Set down all of the entries below word for word, with the pictures left out.

*** Material shown ***

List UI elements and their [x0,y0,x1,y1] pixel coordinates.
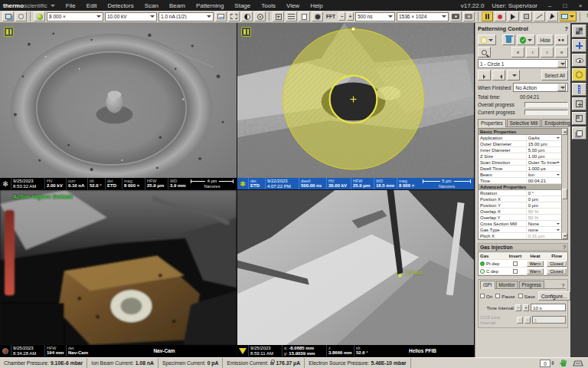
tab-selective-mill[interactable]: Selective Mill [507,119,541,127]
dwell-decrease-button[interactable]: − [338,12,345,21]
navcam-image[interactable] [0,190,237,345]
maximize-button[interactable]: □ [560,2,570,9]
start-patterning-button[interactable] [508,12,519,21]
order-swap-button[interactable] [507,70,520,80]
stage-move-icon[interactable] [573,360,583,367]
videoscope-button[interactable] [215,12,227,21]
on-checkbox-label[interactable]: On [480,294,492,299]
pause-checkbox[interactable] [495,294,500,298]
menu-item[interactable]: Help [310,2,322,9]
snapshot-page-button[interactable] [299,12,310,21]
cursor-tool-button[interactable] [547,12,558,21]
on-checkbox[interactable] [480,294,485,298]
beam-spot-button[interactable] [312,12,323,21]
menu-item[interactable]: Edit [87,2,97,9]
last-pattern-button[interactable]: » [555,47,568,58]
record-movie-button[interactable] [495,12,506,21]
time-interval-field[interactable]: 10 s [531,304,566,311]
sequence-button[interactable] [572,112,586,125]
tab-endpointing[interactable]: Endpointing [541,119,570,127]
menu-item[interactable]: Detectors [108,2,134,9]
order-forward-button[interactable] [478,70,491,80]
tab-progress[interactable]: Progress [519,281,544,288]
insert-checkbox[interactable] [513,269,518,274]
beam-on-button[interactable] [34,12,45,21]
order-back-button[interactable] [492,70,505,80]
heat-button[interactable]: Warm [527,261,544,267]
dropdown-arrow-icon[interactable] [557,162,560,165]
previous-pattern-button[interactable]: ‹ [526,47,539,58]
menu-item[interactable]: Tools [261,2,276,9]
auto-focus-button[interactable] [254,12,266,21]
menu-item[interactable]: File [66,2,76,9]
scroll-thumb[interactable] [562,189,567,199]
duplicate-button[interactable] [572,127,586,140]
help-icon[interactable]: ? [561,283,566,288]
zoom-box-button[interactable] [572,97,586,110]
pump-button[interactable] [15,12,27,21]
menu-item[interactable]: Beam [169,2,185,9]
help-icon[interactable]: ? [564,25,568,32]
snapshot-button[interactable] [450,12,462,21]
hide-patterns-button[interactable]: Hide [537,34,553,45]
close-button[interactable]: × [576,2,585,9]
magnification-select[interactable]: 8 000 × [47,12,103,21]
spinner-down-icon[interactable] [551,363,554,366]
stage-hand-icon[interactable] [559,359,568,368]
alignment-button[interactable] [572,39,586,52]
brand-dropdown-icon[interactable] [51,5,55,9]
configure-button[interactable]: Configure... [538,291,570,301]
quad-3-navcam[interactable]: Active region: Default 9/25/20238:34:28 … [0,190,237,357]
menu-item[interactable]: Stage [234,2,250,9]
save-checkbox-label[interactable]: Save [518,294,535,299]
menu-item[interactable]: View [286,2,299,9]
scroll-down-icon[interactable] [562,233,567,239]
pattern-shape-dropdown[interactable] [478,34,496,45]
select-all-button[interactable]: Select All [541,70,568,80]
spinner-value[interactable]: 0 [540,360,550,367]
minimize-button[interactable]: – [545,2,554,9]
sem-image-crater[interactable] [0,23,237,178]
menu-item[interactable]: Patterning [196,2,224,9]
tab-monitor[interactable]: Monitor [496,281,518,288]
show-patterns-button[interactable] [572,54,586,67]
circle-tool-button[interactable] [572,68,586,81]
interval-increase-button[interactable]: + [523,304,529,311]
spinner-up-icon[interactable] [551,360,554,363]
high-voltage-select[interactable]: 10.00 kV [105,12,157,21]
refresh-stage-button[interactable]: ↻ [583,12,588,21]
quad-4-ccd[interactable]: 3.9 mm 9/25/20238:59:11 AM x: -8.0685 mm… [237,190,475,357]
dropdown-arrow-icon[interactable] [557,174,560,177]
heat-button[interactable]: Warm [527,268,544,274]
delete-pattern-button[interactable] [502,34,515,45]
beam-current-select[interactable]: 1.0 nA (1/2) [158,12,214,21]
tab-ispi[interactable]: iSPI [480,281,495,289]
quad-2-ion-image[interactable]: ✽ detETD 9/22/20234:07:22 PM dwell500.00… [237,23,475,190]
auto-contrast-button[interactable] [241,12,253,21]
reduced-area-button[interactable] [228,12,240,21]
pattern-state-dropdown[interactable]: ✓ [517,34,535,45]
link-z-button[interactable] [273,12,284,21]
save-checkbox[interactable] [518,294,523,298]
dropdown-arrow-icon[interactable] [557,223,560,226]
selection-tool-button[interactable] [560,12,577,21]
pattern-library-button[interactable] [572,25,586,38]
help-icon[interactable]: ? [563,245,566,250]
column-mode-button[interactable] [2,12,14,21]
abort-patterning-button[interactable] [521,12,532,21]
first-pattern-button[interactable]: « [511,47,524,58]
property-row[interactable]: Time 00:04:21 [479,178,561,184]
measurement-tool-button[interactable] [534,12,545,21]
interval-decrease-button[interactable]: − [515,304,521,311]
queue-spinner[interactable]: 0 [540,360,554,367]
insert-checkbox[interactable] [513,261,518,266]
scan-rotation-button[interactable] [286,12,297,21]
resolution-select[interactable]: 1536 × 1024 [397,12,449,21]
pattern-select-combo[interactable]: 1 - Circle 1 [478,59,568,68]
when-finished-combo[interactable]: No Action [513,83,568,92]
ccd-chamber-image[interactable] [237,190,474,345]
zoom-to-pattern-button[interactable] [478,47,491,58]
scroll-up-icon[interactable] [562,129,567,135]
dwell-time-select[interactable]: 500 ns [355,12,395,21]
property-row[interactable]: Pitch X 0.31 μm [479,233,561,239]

*** End of Material shown ***

Problem solution:
List UI elements and their [x0,y0,x1,y1] pixel coordinates.
tab-selective-mill[interactable]: Selective Mill [507,119,541,127]
dwell-decrease-button[interactable]: − [338,12,345,21]
navcam-image[interactable] [0,190,237,345]
maximize-button[interactable]: □ [560,2,570,9]
start-patterning-button[interactable] [508,12,519,21]
order-swap-button[interactable] [507,70,520,80]
stage-move-icon[interactable] [573,360,583,367]
videoscope-button[interactable] [215,12,227,21]
on-checkbox-label[interactable]: On [480,294,492,299]
pause-checkbox[interactable] [495,294,500,298]
menu-item[interactable]: Help [310,2,322,9]
snapshot-page-button[interactable] [299,12,310,21]
cursor-tool-button[interactable] [547,12,558,21]
on-checkbox[interactable] [480,294,485,298]
beam-spot-button[interactable] [312,12,323,21]
menu-item[interactable]: Edit [87,2,97,9]
last-pattern-button[interactable]: » [555,47,568,58]
record-movie-button[interactable] [495,12,506,21]
time-interval-field[interactable]: 10 s [531,304,566,311]
sequence-button[interactable] [572,112,586,125]
tab-endpointing[interactable]: Endpointing [541,119,570,127]
menu-item[interactable]: Detectors [108,2,134,9]
order-forward-button[interactable] [478,70,491,80]
tab-progress[interactable]: Progress [519,281,544,288]
insert-checkbox[interactable] [513,269,518,274]
beam-on-button[interactable] [34,12,45,21]
order-back-button[interactable] [492,70,505,80]
heat-button[interactable]: Warm [527,261,544,267]
dropdown-arrow-icon[interactable] [557,162,560,165]
previous-pattern-button[interactable]: ‹ [526,47,539,58]
menu-item[interactable]: Tools [261,2,276,9]
auto-focus-button[interactable] [254,12,266,21]
menu-item[interactable]: File [66,2,76,9]
scroll-thumb[interactable] [562,189,567,199]
duplicate-button[interactable] [572,127,586,140]
help-icon[interactable]: ? [561,283,566,288]
zoom-box-button[interactable] [572,97,586,110]
pump-button[interactable] [15,12,27,21]
menu-item[interactable]: Beam [169,2,185,9]
help-icon[interactable]: ? [564,25,568,32]
snapshot-button[interactable] [450,12,462,21]
hide-patterns-button[interactable]: Hide [537,34,553,45]
close-button[interactable]: × [576,2,585,9]
magnification-select[interactable]: 8 000 × [47,12,103,21]
spinner-down-icon[interactable] [551,363,554,366]
stage-hand-icon[interactable] [559,359,568,368]
alignment-button[interactable] [572,39,586,52]
brand-dropdown-icon[interactable] [51,5,55,9]
configure-button[interactable]: Configure... [538,291,570,301]
quad-3-navcam[interactable]: Active region: Default 9/25/20238:34:28 … [0,190,237,357]
menu-item[interactable]: Stage [234,2,250,9]
save-checkbox-label[interactable]: Save [518,294,535,299]
menu-item[interactable]: View [286,2,299,9]
scroll-down-icon[interactable] [562,233,567,239]
pattern-shape-dropdown[interactable] [478,34,496,45]
select-all-button[interactable]: Select All [541,70,568,80]
spinner-value[interactable]: 0 [540,360,550,367]
minimize-button[interactable]: – [545,2,554,9]
sem-image-crater[interactable] [0,23,237,178]
menu-item[interactable]: Patterning [196,2,224,9]
tab-monitor[interactable]: Monitor [496,281,518,288]
show-patterns-button[interactable] [572,54,586,67]
circle-tool-button[interactable] [572,68,586,81]
interval-increase-button[interactable]: + [523,304,529,311]
spinner-up-icon[interactable] [551,360,554,363]
high-voltage-select[interactable]: 10.00 kV [105,12,157,21]
refresh-stage-button[interactable]: ↻ [583,12,588,21]
quad-4-ccd[interactable]: 3.9 mm 9/25/20238:59:11 AM x: -8.0685 mm… [237,190,475,357]
dropdown-arrow-icon[interactable] [557,174,560,177]
heat-button[interactable]: Warm [527,268,544,274]
delete-pattern-button[interactable] [502,34,515,45]
beam-current-select[interactable]: 1.0 nA (1/2) [158,12,214,21]
tab-ispi[interactable]: iSPI [480,281,495,289]
quad-2-ion-image[interactable]: ✽ detETD 9/22/20234:07:22 PM dwell500.00… [237,23,475,190]
auto-contrast-button[interactable] [241,12,253,21]
reduced-area-button[interactable] [228,12,240,21]
pattern-state-dropdown[interactable]: ✓ [517,34,535,45]
link-z-button[interactable] [273,12,284,21]
save-checkbox[interactable] [518,294,523,298]
dropdown-arrow-icon[interactable] [557,223,560,226]
selection-tool-button[interactable] [560,12,577,21]
pattern-library-button[interactable] [572,25,586,38]
help-icon[interactable]: ? [563,245,566,250]
column-mode-button[interactable] [2,12,14,21]
abort-patterning-button[interactable] [521,12,532,21]
first-pattern-button[interactable]: « [511,47,524,58]
property-row[interactable]: Time 00:04:21 [479,178,561,184]
measurement-tool-button[interactable] [534,12,545,21]
interval-decrease-button[interactable]: − [515,304,521,311]
queue-spinner[interactable]: 0 [540,360,554,367]
insert-checkbox[interactable] [513,261,518,266]
scan-rotation-button[interactable] [286,12,297,21]
resolution-select[interactable]: 1536 × 1024 [397,12,449,21]
pattern-select-combo[interactable]: 1 - Circle 1 [478,59,568,68]
when-finished-combo[interactable]: No Action [513,83,568,92]
ccd-chamber-image[interactable] [237,190,474,345]
zoom-to-pattern-button[interactable] [478,47,491,58]
scroll-up-icon[interactable] [562,129,567,135]
dwell-time-select[interactable]: 500 ns [355,12,395,21]
property-row[interactable]: Pitch X 0.31 μm [479,233,561,239]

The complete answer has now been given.